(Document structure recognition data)
+++++

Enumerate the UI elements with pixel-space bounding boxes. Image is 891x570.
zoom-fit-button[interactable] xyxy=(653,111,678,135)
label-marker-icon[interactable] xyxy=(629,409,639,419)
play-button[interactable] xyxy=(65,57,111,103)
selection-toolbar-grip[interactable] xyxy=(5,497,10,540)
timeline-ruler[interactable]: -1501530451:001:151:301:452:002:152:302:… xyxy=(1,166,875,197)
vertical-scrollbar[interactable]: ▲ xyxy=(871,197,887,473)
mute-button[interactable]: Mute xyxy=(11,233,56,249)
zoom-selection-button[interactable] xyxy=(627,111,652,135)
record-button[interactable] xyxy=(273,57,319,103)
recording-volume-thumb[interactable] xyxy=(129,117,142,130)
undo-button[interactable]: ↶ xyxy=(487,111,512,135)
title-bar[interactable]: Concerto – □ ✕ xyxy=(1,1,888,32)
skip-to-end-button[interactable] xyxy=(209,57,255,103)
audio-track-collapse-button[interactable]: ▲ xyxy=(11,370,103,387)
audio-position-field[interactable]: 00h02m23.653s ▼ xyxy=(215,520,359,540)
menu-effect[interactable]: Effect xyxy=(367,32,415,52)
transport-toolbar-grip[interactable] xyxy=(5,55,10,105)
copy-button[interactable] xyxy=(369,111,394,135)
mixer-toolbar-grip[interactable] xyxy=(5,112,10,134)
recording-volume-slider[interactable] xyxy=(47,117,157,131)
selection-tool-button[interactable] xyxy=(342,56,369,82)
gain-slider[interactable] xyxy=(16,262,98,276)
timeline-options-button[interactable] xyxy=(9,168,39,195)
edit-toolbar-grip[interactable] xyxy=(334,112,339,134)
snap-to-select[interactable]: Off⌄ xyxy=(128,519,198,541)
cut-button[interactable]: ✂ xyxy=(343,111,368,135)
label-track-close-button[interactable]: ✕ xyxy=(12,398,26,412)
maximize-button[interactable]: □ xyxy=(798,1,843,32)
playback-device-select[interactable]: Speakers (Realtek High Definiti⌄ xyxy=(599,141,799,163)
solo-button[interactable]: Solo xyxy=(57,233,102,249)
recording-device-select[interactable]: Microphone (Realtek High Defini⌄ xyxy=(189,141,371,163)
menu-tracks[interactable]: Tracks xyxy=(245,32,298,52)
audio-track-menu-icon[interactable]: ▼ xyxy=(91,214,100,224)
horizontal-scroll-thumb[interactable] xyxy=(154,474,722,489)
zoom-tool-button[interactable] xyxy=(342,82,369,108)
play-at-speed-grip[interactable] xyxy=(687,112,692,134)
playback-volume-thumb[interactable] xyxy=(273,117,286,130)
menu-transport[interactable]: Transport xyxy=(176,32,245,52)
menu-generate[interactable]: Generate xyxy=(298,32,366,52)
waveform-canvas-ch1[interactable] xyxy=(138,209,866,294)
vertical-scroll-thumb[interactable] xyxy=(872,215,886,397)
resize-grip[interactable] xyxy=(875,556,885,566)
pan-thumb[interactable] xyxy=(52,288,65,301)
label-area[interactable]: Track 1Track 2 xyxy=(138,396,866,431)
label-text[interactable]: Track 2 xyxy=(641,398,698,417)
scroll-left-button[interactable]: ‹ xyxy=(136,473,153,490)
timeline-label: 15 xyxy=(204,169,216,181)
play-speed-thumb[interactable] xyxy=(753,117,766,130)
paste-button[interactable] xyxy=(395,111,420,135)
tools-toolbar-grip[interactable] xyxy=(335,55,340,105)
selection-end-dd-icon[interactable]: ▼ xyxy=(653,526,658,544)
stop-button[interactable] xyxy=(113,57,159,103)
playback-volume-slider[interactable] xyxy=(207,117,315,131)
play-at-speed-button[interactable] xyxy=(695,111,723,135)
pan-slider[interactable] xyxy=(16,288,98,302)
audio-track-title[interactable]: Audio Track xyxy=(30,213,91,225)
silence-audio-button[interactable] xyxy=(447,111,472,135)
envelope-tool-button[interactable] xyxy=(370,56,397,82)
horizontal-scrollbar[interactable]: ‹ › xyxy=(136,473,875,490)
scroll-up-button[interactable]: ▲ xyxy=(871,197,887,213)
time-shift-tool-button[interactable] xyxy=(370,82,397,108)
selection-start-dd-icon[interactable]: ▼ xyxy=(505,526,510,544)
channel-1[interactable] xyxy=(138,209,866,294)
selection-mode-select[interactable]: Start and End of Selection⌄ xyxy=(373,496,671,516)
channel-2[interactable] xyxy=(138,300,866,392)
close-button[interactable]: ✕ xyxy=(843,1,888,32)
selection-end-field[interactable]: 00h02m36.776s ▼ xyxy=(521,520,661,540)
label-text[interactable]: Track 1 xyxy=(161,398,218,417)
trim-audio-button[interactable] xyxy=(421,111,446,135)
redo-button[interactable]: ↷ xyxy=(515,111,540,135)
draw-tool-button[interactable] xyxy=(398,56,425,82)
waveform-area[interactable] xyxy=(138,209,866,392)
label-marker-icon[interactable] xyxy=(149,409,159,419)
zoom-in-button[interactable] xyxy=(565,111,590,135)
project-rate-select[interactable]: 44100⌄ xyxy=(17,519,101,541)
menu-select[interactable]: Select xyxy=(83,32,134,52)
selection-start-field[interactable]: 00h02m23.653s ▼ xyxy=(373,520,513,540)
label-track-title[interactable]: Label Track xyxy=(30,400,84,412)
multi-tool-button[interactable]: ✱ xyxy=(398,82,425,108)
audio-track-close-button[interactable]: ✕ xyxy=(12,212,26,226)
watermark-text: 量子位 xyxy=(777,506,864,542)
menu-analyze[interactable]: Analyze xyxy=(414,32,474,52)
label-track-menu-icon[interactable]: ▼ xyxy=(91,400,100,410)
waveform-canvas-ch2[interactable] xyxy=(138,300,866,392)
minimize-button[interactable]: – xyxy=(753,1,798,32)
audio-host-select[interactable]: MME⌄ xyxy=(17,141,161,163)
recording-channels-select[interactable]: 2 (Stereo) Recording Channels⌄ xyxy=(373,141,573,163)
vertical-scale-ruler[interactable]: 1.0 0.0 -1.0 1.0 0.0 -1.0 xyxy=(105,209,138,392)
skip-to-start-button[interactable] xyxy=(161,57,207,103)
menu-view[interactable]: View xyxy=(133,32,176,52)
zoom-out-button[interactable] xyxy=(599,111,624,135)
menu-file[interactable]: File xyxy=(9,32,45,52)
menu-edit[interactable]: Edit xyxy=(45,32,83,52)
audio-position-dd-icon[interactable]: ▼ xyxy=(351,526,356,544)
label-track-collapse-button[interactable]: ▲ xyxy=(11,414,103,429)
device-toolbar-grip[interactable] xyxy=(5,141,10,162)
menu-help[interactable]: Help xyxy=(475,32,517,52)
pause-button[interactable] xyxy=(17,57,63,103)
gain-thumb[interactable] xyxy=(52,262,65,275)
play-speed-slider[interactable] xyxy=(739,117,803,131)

+++++

## [PROBLEM DESCRIPTION]
Search the entries for the string "collapse". Copy every line that has it.

## [RESPONSE TO THE TASK]
audio-track-collapse-button[interactable]: ▲ xyxy=(11,370,103,387)
label-track-collapse-button[interactable]: ▲ xyxy=(11,414,103,429)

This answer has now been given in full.